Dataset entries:

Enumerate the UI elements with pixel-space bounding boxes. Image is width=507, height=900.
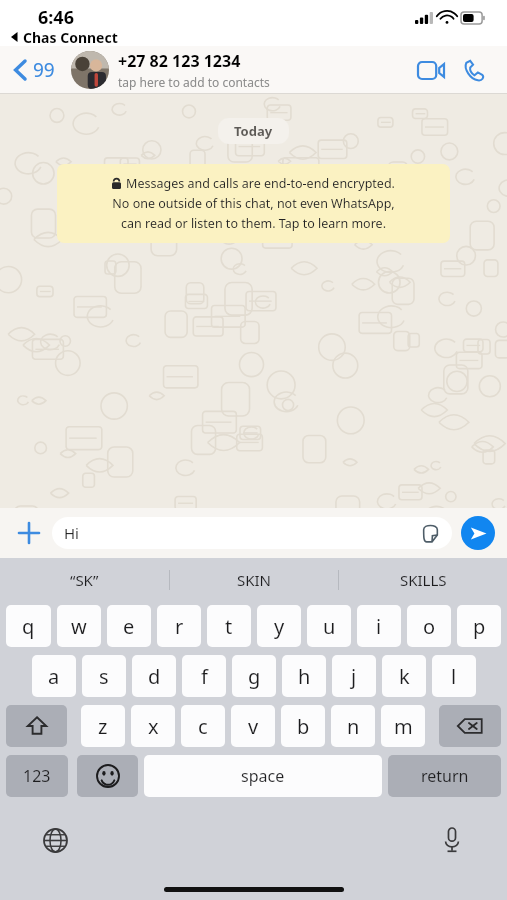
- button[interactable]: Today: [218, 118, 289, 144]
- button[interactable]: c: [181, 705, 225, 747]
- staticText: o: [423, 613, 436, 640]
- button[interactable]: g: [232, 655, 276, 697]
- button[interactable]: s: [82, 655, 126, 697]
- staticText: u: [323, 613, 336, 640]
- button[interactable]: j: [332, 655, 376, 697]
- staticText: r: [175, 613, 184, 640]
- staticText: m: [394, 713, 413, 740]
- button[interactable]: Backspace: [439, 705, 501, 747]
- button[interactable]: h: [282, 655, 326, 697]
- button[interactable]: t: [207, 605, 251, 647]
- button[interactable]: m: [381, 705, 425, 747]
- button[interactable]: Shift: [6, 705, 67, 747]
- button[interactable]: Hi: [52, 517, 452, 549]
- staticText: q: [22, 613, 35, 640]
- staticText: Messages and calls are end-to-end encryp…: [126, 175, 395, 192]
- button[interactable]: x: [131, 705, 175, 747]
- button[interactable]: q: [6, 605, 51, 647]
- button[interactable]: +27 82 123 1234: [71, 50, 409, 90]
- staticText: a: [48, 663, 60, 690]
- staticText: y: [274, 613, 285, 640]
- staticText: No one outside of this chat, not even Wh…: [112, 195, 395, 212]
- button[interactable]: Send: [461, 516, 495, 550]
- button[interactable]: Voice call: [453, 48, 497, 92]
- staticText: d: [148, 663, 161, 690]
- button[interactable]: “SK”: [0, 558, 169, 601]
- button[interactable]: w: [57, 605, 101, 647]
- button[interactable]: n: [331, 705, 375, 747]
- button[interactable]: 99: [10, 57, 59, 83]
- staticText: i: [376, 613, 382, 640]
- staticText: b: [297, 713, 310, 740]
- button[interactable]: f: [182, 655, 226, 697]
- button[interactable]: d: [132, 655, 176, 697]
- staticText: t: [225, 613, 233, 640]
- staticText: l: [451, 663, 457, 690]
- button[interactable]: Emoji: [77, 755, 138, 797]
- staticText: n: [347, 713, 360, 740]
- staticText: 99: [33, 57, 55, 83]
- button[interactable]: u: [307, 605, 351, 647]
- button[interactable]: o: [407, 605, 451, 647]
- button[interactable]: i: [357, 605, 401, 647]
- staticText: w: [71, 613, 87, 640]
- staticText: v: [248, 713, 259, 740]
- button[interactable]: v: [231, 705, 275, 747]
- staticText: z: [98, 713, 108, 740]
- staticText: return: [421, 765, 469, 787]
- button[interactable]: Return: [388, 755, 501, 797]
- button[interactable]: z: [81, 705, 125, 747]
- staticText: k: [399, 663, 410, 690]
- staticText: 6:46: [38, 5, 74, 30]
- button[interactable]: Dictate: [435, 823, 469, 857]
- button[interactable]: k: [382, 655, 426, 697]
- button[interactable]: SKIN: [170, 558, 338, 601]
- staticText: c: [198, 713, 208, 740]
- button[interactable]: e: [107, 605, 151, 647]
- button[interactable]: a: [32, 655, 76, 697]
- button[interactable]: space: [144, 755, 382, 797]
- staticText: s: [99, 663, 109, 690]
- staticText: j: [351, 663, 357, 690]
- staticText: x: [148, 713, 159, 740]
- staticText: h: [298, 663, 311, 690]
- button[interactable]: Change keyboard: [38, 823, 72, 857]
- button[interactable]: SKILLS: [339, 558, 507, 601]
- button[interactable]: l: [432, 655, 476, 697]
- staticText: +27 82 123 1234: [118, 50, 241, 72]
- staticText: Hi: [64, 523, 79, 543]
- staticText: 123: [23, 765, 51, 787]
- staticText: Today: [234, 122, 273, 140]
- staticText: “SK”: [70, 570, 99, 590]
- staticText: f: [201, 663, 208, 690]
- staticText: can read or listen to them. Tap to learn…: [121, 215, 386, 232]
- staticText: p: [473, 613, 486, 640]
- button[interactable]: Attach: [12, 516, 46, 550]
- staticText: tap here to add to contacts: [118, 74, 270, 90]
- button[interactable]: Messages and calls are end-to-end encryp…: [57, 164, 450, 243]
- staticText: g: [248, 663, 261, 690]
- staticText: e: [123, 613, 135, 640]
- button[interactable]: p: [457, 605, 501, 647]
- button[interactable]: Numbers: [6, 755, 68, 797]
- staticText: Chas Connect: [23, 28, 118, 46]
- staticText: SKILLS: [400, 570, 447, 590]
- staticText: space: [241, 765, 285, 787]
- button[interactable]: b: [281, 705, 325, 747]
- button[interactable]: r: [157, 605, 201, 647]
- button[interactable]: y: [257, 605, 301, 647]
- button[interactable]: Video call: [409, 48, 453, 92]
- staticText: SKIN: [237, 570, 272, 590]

--

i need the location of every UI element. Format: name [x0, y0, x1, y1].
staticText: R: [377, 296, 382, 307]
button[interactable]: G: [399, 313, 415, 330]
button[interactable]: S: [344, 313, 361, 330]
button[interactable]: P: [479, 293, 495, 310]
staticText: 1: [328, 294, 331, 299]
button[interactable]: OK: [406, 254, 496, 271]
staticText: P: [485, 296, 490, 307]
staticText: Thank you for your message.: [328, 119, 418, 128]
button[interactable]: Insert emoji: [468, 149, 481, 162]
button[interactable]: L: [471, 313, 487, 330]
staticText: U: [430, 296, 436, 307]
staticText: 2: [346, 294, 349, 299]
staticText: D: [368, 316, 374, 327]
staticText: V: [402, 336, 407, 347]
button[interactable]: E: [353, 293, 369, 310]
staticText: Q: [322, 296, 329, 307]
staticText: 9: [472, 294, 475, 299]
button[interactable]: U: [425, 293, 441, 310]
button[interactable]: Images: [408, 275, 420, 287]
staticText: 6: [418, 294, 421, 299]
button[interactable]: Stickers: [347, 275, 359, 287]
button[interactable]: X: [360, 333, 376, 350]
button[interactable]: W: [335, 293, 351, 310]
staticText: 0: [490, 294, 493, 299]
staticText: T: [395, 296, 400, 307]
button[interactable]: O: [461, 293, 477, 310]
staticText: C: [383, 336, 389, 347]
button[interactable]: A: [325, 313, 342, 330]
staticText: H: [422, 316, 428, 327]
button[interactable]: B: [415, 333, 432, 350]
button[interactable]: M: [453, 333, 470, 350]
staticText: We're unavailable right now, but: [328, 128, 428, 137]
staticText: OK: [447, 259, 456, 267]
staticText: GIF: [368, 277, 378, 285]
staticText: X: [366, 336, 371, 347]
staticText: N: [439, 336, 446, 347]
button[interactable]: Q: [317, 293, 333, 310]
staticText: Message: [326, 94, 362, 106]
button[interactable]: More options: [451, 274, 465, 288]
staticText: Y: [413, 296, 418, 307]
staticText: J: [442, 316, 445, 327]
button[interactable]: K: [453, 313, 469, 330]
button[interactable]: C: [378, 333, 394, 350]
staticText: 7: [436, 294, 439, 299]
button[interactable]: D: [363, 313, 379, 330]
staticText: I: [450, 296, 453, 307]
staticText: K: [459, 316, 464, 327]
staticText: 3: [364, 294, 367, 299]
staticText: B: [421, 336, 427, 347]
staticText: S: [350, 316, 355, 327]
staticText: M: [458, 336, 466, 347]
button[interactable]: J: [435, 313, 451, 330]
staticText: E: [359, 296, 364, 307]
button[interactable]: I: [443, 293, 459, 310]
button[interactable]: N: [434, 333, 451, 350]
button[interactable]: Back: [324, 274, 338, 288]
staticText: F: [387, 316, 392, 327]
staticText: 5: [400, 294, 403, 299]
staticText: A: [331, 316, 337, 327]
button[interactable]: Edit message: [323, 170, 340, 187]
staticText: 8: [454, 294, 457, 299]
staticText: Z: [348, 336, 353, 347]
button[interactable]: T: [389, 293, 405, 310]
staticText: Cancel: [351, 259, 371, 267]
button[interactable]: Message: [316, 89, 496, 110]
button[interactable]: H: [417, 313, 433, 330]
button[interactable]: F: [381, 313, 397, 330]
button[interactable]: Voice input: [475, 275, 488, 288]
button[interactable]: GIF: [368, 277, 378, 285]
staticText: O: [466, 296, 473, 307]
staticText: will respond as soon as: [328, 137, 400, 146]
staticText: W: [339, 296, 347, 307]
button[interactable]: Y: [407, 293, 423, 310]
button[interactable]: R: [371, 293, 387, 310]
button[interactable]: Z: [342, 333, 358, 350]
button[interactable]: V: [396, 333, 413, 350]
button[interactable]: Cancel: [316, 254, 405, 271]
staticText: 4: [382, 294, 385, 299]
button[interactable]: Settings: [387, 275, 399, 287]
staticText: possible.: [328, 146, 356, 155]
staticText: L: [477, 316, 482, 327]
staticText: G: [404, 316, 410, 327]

→ **Aim of the exercise**
Go through the records and copy each line with "Voice" in it.

→ **Answer to the exercise**
- button[interactable]: Voice call: [453, 48, 497, 92]
button[interactable]: Voice input: [475, 275, 488, 288]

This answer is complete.